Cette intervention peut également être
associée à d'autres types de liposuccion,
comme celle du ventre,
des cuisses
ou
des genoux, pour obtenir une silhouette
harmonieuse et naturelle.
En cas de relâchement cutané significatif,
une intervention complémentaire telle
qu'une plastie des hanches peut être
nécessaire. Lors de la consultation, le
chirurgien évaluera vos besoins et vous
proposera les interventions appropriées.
::::::::
A verbatim copy of every record is what you should return.

▶ **RESULT OF THE EXERCISE**
Cette intervention peut également être
associée à d'autres types de liposuccion,
comme celle du ventre,
des cuisses
ou
des genoux, pour obtenir une silhouette
harmonieuse et naturelle.
En cas de relâchement cutané significatif,
une intervention complémentaire telle
qu'une plastie des hanches peut être
nécessaire. Lors de la consultation, le
chirurgien évaluera vos besoins et vous
proposera les interventions appropriées.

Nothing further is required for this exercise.